## Collected data
:::
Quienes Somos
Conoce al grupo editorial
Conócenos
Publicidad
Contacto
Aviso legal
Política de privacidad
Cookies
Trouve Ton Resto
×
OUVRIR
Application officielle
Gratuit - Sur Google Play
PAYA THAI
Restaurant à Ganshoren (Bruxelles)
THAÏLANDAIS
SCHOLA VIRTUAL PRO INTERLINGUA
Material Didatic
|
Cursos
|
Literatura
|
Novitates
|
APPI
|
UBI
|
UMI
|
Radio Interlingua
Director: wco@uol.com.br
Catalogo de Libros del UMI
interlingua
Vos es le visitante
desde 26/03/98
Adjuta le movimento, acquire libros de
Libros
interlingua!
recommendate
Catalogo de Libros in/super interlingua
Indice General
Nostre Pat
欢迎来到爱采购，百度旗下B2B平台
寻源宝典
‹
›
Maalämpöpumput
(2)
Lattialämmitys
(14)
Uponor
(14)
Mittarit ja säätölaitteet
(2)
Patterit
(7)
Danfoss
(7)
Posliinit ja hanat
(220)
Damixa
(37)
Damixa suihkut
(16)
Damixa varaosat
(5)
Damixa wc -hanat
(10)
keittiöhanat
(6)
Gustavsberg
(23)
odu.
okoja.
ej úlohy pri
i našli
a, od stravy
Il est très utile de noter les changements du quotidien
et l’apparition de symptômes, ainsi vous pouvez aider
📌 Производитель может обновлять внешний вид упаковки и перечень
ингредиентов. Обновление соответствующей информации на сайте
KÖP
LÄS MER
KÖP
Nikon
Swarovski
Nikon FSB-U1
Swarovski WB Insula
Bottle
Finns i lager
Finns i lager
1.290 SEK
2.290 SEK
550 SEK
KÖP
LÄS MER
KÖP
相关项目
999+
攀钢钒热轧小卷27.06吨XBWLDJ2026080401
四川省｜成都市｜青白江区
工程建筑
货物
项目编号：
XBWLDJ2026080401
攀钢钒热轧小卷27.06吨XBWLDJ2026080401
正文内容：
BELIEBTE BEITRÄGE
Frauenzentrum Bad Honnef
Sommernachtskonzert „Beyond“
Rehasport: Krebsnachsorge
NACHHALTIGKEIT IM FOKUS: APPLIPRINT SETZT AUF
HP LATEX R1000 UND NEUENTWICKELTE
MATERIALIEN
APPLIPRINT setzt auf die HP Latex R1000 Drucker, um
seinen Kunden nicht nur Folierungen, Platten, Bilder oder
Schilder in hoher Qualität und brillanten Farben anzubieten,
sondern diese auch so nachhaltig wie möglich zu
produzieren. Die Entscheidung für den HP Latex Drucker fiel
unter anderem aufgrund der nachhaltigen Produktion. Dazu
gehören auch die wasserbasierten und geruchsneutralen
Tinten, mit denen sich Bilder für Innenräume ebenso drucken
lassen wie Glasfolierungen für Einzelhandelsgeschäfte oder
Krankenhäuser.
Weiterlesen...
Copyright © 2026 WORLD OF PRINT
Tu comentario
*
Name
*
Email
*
:::
## REQUIRED WORK
Each line above that includes the word "Drucker" is to be copied.

## WRITTEN ANSWER
APPLIPRINT setzt auf die HP Latex R1000 Drucker, um
produzieren. Die Entscheidung für den HP Latex Drucker fiel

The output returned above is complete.